Copy all lines below containing "arrow".

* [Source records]
────────────────────────────────────────
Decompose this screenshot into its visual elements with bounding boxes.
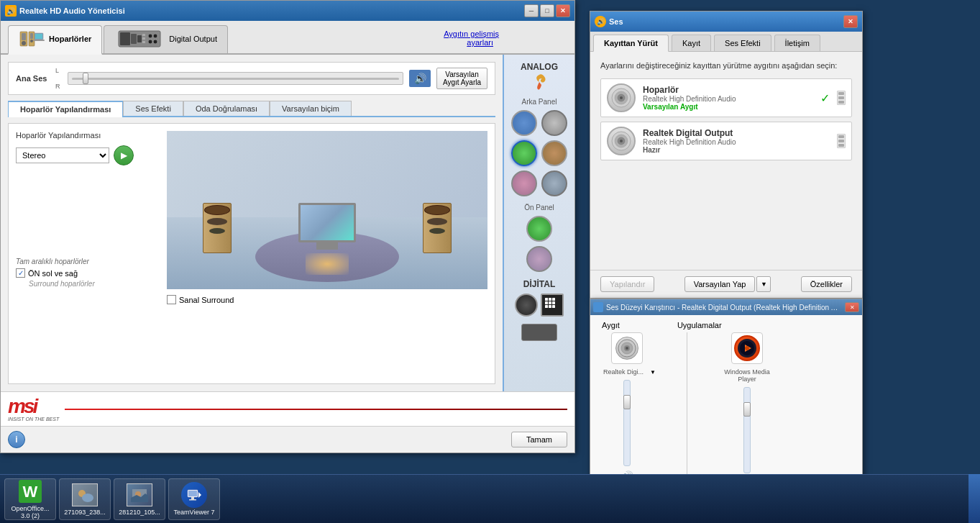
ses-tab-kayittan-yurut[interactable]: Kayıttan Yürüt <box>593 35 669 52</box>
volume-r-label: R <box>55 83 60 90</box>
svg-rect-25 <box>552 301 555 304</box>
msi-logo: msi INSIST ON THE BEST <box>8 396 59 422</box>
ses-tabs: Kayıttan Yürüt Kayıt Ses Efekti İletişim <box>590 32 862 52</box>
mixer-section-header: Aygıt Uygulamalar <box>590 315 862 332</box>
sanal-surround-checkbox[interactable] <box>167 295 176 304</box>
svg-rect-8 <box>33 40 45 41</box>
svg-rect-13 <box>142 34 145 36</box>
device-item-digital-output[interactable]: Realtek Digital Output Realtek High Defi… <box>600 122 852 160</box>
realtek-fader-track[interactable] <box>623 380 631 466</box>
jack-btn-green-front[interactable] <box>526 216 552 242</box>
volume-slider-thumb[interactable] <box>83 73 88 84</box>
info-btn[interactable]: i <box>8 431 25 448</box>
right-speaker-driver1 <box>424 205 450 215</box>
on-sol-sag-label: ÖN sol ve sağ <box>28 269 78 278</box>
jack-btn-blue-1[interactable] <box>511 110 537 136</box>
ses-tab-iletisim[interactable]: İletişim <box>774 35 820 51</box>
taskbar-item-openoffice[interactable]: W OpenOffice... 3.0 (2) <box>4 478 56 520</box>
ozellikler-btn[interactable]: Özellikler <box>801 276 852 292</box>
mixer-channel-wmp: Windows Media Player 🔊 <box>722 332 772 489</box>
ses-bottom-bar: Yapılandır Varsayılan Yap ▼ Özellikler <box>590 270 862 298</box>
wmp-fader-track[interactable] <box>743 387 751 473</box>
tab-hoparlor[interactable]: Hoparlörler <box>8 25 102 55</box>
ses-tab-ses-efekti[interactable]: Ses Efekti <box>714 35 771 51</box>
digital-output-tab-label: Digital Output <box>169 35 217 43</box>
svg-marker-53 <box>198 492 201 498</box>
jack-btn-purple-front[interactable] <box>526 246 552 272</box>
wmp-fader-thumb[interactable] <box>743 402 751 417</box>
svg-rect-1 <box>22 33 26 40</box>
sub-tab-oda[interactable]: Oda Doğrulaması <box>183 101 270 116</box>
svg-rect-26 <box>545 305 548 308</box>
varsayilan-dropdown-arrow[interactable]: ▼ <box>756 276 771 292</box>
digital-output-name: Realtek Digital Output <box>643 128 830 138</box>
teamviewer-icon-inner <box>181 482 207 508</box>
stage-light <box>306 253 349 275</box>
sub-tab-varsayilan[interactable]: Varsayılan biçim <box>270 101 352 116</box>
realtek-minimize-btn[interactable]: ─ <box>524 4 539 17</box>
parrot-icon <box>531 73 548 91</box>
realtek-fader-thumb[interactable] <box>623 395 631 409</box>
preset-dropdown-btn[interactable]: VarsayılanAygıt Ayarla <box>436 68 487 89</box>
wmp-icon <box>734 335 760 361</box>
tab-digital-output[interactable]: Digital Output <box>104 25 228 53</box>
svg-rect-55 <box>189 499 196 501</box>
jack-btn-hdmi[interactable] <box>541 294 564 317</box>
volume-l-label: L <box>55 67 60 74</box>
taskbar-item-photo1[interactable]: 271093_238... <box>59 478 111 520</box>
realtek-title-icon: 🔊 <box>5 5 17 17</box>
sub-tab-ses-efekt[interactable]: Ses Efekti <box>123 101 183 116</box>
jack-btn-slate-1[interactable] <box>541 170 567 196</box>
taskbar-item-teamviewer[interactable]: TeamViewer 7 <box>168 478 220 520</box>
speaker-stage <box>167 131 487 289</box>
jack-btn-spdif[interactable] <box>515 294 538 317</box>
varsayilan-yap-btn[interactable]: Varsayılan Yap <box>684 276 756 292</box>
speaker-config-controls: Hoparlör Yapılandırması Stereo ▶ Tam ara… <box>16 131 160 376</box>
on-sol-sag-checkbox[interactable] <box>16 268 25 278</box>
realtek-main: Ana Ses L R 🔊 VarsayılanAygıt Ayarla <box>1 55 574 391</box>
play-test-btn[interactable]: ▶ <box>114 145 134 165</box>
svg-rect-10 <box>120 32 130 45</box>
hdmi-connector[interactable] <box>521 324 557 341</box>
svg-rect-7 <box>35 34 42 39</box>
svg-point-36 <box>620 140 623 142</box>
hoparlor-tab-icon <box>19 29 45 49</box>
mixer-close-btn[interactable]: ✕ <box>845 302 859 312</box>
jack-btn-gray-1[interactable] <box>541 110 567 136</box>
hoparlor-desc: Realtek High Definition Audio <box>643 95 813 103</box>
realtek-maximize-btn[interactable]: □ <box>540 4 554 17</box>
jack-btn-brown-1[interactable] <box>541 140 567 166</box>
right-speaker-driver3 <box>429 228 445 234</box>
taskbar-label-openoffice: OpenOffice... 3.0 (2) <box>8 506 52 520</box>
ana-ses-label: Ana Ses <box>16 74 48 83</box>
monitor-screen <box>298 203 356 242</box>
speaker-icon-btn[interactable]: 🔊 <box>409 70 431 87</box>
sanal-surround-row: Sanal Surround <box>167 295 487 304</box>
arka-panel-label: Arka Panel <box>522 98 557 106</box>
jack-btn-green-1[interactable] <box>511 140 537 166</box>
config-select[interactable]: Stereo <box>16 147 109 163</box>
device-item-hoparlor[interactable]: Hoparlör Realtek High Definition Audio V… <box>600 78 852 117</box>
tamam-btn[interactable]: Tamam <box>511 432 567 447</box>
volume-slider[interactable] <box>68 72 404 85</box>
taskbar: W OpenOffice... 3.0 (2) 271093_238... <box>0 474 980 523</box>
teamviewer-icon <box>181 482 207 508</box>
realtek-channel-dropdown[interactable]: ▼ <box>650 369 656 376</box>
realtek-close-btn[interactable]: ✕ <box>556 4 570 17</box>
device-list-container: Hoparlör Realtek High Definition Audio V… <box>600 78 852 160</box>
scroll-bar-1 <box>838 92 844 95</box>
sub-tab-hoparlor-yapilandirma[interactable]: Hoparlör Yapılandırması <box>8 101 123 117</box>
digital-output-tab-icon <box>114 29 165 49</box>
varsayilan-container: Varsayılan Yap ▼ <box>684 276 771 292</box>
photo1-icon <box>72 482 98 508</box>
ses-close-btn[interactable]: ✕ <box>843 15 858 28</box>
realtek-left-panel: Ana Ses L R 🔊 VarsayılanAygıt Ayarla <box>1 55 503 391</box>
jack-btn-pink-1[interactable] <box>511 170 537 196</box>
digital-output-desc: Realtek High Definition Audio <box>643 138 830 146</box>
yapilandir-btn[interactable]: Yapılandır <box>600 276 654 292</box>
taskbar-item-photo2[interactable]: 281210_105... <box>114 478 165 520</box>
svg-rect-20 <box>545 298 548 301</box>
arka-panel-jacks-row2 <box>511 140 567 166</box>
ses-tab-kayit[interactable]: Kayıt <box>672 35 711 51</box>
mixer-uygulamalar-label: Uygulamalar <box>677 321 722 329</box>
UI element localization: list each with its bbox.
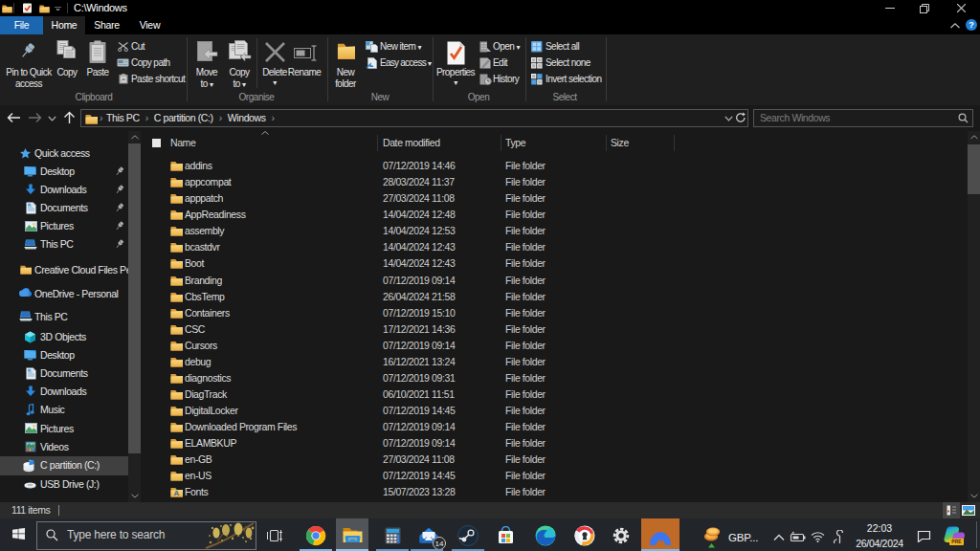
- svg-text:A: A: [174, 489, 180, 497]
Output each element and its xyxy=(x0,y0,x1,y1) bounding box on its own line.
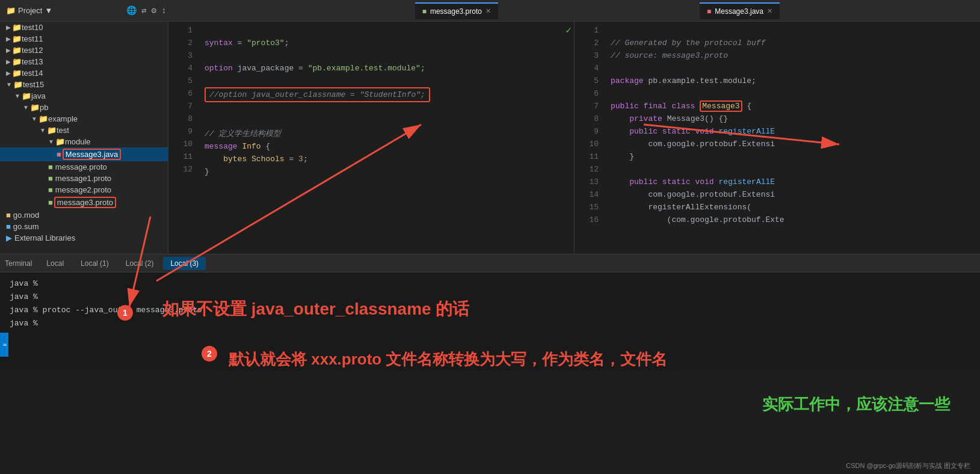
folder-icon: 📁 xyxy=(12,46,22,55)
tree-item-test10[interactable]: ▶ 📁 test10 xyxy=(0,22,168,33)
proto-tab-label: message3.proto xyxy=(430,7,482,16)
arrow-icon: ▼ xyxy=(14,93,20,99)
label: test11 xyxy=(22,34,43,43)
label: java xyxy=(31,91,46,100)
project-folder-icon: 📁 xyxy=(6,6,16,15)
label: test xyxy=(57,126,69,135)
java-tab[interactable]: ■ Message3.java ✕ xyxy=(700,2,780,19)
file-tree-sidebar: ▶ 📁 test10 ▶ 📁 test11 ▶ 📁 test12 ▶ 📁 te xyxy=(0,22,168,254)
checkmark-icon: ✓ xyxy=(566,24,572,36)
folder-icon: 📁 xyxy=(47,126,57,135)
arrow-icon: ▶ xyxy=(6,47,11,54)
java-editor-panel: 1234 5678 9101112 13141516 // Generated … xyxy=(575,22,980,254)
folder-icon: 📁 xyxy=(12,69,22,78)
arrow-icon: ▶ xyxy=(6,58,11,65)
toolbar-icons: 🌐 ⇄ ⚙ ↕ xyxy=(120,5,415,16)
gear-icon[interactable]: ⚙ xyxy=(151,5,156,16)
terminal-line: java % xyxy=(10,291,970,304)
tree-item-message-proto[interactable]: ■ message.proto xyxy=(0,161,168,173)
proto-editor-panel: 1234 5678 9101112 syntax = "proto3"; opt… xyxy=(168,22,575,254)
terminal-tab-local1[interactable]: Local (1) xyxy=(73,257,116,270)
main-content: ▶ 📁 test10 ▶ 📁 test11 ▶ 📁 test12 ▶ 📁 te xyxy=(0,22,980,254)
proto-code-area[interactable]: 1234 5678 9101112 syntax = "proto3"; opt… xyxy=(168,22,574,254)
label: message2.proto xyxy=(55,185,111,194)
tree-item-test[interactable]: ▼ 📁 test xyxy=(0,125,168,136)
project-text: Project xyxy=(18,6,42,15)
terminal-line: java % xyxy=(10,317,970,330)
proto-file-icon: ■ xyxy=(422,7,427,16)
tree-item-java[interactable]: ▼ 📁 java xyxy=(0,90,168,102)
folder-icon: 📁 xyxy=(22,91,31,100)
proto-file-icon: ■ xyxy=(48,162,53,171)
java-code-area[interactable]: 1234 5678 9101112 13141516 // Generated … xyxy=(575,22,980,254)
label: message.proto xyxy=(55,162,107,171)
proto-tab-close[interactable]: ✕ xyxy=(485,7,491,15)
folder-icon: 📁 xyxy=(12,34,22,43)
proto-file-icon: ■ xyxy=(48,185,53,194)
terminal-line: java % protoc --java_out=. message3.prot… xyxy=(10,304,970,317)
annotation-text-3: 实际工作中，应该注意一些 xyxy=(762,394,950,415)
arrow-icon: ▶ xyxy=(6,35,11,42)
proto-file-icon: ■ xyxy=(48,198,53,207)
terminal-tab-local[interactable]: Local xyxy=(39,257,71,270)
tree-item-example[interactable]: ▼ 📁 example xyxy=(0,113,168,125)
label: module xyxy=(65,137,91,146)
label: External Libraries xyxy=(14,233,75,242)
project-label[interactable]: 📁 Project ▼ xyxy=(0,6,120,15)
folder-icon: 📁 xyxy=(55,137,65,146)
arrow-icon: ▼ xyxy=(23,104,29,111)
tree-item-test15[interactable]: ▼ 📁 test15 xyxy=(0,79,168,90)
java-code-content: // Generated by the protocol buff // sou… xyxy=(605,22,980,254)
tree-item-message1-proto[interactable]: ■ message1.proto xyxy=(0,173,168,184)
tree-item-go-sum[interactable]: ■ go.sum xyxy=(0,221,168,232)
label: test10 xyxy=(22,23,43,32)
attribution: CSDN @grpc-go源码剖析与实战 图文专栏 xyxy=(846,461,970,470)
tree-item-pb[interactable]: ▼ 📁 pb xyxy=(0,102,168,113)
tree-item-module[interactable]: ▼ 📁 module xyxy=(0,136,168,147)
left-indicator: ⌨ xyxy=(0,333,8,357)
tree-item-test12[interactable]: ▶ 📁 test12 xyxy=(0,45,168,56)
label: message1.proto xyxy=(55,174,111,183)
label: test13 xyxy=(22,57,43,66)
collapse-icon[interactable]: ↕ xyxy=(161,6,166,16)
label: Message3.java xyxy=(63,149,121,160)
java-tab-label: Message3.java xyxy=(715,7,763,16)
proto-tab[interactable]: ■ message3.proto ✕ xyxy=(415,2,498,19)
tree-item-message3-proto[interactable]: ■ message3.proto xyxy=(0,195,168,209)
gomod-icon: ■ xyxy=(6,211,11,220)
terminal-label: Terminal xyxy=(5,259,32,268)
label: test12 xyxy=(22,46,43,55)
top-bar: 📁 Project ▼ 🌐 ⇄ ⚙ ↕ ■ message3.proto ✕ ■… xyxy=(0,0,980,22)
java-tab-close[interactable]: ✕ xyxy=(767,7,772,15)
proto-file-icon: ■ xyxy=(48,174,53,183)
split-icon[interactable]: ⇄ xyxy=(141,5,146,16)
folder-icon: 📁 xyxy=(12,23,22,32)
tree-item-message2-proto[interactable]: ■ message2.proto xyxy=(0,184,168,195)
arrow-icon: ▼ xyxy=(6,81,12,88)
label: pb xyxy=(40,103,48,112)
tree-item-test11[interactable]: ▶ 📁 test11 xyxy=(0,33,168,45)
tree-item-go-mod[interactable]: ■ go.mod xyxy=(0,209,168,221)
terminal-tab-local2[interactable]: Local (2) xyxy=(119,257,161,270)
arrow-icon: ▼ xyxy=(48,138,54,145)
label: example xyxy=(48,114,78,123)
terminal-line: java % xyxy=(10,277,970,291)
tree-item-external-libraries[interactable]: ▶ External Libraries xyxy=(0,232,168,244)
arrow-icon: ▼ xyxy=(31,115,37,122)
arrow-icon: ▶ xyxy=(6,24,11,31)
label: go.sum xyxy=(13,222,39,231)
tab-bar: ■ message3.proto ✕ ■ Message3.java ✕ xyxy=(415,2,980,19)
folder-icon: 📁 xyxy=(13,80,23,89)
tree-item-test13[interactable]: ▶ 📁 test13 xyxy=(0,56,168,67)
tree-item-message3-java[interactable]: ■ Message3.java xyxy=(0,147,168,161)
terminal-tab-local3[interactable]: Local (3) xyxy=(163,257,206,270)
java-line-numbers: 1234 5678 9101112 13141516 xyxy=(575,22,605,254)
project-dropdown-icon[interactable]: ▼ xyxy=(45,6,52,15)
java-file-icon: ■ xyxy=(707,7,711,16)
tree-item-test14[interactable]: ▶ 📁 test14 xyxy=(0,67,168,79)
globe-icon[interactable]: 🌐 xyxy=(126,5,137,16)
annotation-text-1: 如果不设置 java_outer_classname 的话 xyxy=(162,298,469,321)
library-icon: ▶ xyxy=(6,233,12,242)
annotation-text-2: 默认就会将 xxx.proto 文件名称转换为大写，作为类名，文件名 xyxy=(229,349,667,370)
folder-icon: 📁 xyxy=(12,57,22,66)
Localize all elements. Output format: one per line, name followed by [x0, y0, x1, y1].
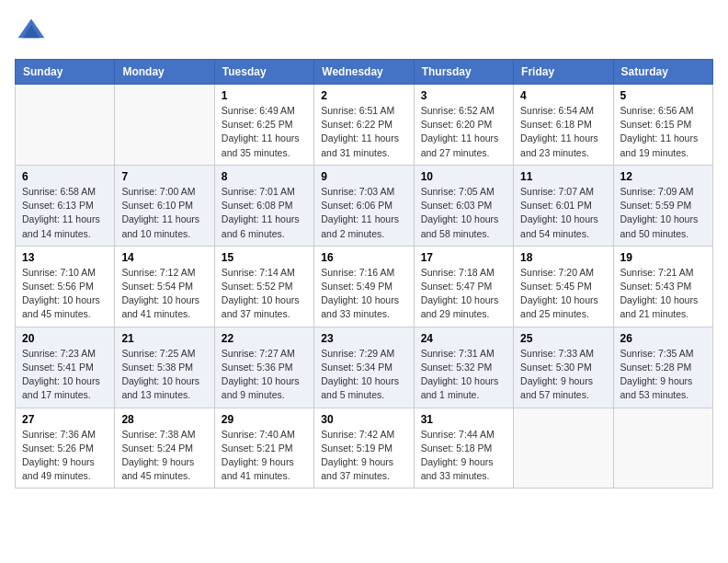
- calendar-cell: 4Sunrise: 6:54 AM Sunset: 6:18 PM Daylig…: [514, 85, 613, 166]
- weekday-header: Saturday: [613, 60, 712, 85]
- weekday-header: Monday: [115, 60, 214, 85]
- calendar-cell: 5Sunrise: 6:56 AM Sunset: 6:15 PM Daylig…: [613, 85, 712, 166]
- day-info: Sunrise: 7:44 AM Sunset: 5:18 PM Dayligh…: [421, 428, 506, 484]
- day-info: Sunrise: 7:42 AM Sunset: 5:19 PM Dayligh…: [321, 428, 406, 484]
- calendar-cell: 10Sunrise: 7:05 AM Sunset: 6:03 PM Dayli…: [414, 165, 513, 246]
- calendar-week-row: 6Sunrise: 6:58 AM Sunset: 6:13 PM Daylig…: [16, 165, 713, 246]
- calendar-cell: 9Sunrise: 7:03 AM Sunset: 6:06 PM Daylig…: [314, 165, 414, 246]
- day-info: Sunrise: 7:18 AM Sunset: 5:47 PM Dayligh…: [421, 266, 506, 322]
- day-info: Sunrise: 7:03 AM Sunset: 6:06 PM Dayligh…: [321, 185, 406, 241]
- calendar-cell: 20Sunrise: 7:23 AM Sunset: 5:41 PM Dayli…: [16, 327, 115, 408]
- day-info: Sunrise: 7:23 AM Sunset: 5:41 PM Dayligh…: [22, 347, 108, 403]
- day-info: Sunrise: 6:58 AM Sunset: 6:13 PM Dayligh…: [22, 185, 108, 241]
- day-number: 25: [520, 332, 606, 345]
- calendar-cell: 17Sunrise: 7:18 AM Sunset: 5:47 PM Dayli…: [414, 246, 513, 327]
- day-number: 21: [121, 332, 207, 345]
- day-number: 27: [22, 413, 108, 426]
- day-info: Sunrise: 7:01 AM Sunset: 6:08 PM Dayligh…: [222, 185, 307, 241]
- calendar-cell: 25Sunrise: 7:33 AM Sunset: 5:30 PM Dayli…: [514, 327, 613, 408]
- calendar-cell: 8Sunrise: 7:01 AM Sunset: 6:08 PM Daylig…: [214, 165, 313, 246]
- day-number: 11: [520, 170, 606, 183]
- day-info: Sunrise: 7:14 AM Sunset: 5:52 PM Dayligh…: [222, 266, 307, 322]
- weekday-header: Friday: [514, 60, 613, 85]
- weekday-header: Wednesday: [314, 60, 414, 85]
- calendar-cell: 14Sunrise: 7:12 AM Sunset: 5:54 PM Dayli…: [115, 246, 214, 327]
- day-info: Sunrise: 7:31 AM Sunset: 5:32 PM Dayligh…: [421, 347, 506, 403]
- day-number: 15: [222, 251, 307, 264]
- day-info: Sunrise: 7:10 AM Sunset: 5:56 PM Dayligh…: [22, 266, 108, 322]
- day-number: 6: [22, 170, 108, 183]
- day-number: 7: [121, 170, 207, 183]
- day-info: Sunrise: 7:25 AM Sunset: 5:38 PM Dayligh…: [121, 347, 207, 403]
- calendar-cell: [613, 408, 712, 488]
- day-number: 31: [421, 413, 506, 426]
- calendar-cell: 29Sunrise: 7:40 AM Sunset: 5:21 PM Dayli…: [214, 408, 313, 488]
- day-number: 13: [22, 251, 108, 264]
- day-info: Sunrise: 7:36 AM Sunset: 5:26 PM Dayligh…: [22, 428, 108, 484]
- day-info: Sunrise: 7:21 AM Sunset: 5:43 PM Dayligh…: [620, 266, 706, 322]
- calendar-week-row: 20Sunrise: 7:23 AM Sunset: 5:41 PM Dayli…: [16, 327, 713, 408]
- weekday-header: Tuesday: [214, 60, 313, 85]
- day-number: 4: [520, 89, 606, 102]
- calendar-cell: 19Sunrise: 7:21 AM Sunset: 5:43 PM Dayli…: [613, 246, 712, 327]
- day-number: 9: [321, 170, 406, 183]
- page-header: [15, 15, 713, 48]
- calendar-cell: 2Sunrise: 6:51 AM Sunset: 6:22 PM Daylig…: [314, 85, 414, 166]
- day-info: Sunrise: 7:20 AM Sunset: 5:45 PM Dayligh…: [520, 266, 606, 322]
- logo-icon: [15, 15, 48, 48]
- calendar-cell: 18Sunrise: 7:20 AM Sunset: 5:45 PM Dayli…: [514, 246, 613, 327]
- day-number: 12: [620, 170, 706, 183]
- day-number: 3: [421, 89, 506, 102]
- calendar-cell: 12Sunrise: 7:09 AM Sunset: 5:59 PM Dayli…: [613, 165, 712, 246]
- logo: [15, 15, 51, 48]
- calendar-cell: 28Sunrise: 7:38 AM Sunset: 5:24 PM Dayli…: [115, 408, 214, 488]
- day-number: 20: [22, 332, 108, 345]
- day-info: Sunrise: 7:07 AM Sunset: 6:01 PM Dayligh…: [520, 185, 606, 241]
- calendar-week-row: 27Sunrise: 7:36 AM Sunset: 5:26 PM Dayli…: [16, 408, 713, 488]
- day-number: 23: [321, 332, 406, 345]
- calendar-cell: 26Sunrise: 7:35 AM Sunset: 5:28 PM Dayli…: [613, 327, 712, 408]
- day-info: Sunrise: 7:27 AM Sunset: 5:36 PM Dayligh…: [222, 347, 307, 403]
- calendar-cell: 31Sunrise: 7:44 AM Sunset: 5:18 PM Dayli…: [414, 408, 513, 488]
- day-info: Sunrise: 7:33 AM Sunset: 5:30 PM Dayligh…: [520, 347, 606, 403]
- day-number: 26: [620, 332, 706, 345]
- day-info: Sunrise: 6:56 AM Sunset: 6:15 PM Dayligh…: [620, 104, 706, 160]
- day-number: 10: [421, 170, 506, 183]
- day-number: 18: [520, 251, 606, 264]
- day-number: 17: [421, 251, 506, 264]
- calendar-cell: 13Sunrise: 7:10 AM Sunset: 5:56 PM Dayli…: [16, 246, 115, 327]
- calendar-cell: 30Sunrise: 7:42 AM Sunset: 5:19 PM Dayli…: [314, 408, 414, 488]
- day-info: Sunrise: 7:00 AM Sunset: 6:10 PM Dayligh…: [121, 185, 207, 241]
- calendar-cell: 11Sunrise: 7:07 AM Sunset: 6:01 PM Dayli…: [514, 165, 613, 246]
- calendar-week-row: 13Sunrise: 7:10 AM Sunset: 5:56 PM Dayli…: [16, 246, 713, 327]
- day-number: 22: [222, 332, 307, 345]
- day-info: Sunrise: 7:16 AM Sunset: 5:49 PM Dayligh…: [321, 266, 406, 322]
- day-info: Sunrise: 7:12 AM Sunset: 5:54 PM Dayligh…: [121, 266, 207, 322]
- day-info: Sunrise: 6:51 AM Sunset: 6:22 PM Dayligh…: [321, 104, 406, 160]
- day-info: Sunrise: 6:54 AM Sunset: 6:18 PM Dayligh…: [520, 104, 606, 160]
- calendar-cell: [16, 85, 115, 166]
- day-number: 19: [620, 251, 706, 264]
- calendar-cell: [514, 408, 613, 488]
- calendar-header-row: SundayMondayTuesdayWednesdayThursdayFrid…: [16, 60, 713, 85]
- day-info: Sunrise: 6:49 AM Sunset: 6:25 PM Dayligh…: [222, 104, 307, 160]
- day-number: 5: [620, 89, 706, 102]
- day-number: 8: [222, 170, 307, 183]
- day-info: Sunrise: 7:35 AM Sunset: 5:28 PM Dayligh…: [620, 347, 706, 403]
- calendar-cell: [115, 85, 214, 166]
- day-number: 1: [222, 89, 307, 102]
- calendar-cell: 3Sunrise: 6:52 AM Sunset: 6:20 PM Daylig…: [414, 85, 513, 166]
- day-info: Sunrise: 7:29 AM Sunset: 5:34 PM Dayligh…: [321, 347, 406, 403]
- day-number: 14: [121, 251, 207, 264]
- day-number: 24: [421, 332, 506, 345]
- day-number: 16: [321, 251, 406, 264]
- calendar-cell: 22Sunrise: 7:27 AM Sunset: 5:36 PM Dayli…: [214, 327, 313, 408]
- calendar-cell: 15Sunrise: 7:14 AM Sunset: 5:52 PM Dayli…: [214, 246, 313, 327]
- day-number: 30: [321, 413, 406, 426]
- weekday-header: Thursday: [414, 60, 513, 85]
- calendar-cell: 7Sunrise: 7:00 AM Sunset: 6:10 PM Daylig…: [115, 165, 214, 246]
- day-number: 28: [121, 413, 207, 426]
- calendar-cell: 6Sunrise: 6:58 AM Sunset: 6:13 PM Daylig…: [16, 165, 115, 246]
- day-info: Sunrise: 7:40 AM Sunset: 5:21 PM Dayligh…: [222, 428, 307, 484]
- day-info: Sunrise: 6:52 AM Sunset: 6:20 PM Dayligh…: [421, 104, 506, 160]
────────────────────────────────────────
* [Solved problem]
varsayilan-dropdown-arrow[interactable]: ▼ <box>756 276 771 292</box>
arrow-icon: ▼ xyxy=(14,93,20,99)
arrow-icon: ▶ xyxy=(6,47,11,54)
arrow-icon: ▶ xyxy=(6,58,11,65)
arrow-icon: ▶ xyxy=(6,35,11,42)
arrow-icon: ▼ xyxy=(23,104,29,111)
arrow-icon: ▼ xyxy=(6,81,12,88)
arrow-icon: ▼ xyxy=(48,138,54,145)
arrow-icon: ▼ xyxy=(31,115,37,122)
arrow-icon: ▶ xyxy=(6,24,11,31)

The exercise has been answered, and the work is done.